ABOUT THIS TASK
Working line by line, output the entries below exactly as they appear.

Records contained in a dataset
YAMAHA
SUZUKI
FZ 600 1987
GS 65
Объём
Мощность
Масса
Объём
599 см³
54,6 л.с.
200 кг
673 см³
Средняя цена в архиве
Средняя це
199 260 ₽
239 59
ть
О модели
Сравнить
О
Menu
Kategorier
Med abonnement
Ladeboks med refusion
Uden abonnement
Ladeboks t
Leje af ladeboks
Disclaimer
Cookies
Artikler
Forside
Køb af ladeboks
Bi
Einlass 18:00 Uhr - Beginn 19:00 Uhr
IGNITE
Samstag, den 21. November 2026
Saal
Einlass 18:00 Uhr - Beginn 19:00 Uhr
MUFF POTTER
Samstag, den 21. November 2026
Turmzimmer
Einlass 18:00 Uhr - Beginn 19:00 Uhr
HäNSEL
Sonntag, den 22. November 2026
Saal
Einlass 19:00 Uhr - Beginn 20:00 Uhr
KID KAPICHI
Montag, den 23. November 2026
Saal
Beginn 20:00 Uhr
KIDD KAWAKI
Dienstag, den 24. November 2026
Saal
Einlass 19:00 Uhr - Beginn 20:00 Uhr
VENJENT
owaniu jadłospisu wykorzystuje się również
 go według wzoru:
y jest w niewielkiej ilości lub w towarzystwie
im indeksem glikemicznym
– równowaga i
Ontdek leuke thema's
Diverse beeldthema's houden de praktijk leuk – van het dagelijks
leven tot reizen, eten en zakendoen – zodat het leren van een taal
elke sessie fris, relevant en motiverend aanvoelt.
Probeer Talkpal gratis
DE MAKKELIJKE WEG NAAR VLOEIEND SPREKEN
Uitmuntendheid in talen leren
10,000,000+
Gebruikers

WRITTEN ANSWER
YAMAHA
SUZUKI
FZ 600 1987
GS 65
Объём
Мощность
Масса
Объём
599 см³
54,6 л.с.
200 кг
673 см³
Средняя цена в архиве
Средняя це
199 260 ₽
239 59
ть
О модели
Сравнить
О
Menu
Kategorier
Med abonnement
Ladeboks med refusion
Uden abonnement
Ladeboks t
Leje af ladeboks
Disclaimer
Cookies
Artikler
Forside
Køb af ladeboks
Bi
Einlass 18:00 Uhr - Beginn 19:00 Uhr
IGNITE
Samstag, den 21. November 2026
Saal
Einlass 18:00 Uhr - Beginn 19:00 Uhr
MUFF POTTER
Samstag, den 21. November 2026
Turmzimmer
Einlass 18:00 Uhr - Beginn 19:00 Uhr
HäNSEL
Sonntag, den 22. November 2026
Saal
Einlass 19:00 Uhr - Beginn 20:00 Uhr
KID KAPICHI
Montag, den 23. November 2026
Saal
Beginn 20:00 Uhr
KIDD KAWAKI
Dienstag, den 24. November 2026
Saal
Einlass 19:00 Uhr - Beginn 20:00 Uhr
VENJENT
owaniu jadłospisu wykorzystuje się również
 go według wzoru:
y jest w niewielkiej ilości lub w towarzystwie
im indeksem glikemicznym
– równowaga i
Ontdek leuke thema's
Diverse beeldthema's houden de praktijk leuk – van het dagelijks
leven tot reizen, eten en zakendoen – zodat het leren van een taal
elke sessie fris, relevant en motiverend aanvoelt.
Probeer Talkpal gratis
DE MAKKELIJKE WEG NAAR VLOEIEND SPREKEN
Uitmuntendheid in talen leren
10,000,000+
Gebruikers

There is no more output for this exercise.